R

Introduction and use

When to use

Statistics is the emphasis, not matrix manipulation. It is an expression language.

When not to use

Text processing and general purpose programming are painful.

Writing, Building and executing code

Script execution

source("/path/file.R").

Reloading changed code

library(“R.utils”);

sourceDirectory(“work”, modifiedOnly=TRUE, \pattern="[A-Z]*[.]R$", recursive=FALSE);

Important environment variables

\verb R_LIBS : the place where R libraries are installed.

Working environment

getwd(), setwd(dir)

options(): Example options(digits=3)

Command history

history(), savehistory, loadhistory.

Can use Ctrl+R as in BASH.

Good IDE’s

Native GUI

Graphical data entry: data.entry(x), edit(x).

Listing and memory

objects() lists objects.

rm(objA, objB) removes certain objects from memory. rm(list=ls()) removes all objects.
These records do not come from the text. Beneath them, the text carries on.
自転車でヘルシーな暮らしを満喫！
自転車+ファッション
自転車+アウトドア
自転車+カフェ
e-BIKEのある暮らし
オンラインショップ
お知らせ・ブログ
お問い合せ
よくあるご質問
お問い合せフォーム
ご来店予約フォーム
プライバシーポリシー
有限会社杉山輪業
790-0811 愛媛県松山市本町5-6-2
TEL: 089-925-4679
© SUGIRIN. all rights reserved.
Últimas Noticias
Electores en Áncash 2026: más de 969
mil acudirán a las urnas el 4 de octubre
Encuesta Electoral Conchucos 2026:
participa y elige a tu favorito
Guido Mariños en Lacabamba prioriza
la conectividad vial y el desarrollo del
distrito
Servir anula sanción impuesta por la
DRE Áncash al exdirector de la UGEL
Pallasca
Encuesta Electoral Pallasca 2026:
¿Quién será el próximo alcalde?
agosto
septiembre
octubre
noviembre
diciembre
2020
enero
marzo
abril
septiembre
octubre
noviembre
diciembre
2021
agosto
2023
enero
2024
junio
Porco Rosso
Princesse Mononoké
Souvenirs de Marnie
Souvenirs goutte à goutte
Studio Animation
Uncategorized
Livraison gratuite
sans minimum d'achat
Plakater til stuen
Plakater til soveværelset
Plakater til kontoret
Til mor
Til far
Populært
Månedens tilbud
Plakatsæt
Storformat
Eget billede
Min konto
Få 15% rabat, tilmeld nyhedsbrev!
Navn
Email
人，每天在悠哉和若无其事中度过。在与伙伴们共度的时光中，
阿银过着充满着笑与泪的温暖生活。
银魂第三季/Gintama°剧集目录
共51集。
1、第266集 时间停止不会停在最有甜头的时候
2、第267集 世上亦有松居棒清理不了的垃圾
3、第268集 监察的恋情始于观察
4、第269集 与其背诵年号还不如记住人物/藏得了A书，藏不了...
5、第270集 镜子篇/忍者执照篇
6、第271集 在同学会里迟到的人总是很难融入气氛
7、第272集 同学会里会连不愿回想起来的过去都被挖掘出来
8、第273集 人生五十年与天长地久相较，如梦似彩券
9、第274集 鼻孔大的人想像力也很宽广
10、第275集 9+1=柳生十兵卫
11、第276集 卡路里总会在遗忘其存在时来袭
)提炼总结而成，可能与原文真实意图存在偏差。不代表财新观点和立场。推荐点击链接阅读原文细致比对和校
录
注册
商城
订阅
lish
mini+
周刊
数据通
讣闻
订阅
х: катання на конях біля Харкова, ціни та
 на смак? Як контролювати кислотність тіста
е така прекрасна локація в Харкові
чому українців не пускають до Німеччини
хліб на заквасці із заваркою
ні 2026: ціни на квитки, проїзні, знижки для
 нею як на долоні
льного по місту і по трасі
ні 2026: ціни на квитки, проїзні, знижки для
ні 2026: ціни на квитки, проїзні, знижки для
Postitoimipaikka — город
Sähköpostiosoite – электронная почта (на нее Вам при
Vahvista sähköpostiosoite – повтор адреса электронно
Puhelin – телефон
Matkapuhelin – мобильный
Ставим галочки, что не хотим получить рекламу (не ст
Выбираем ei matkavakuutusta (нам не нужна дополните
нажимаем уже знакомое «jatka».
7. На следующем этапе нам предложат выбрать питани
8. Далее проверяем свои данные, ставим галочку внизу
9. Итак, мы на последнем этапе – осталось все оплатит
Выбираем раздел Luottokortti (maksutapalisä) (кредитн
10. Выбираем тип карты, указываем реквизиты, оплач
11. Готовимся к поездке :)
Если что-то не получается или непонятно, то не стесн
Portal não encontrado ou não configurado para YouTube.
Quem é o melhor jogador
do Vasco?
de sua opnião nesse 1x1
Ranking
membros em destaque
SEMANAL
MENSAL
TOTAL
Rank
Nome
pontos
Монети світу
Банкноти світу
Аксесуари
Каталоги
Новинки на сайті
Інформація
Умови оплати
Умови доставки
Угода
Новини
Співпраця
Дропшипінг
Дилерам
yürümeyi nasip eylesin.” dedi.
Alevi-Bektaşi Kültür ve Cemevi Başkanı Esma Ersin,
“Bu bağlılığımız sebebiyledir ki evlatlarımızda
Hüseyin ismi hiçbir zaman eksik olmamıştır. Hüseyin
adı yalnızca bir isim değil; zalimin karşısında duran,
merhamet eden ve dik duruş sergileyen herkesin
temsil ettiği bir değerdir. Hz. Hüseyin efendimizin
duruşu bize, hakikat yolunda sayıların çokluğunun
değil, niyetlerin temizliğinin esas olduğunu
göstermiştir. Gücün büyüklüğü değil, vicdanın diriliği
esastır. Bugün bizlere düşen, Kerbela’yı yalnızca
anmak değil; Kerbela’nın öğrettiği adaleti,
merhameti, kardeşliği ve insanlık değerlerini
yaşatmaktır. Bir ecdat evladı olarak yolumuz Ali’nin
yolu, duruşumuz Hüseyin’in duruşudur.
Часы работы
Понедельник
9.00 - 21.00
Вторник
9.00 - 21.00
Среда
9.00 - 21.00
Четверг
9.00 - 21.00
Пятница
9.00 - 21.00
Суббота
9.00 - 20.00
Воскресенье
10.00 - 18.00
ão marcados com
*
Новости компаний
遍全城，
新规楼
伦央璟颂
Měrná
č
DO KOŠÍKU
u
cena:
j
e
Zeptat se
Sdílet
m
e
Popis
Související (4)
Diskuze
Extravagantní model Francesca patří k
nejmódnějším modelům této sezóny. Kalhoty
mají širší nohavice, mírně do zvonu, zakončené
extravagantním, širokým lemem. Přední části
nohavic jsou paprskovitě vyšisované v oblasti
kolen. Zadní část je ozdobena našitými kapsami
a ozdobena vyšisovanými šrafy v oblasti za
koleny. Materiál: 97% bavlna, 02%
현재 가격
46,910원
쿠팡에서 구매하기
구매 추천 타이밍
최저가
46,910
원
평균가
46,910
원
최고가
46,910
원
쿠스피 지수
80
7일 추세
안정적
exists() checks for the existance of an object.

Development environment

RStudio is good. Interactivity with RapidMiner is useful.

Debugging

The following can be inserted in the midst of code:

browser(): breaks execution and allows debugging with arbitrary code: like keyboard in matlab. Use cont to continue the program. Q halts execution.

debug(): marks function for debugging.

trace() function modifies a function to allow debug code to be temporarily inserted.

setBreakpoint(“fun.R#20”)

traceback() is useful when error is encountered.

Help

help(command), ?command, \ apropos(“log”), help.search(“log”), example(commandName).

libraries

Seeking

help.search(fnName);

Using

Installing

Many packages are listed in cran internet repository.

chooseCRANmirror()

install.packages(“igraph”). For usage, see the packages subsection.

Data: types, values, variables

Names and namespace

Valid names

a.b and a_b are valid name; but by doing so, you are not creating a structure named a. A name can start with ‘.’, but if so it cannot be followed by a digit.

Namespace

Uses: avoid name conflicts, structure code well.

To call a function b in a namespace a, use: a::b(). If b is hidden, then use a:::b().

Accessing list members directly

Use attach(Lst). detach() reverses this.

Object

Everything is actually an object with attributes.

Accessing attributes

attrName(objName)

Setting attributes

attr(object, attribute) is used to get or set an attribute.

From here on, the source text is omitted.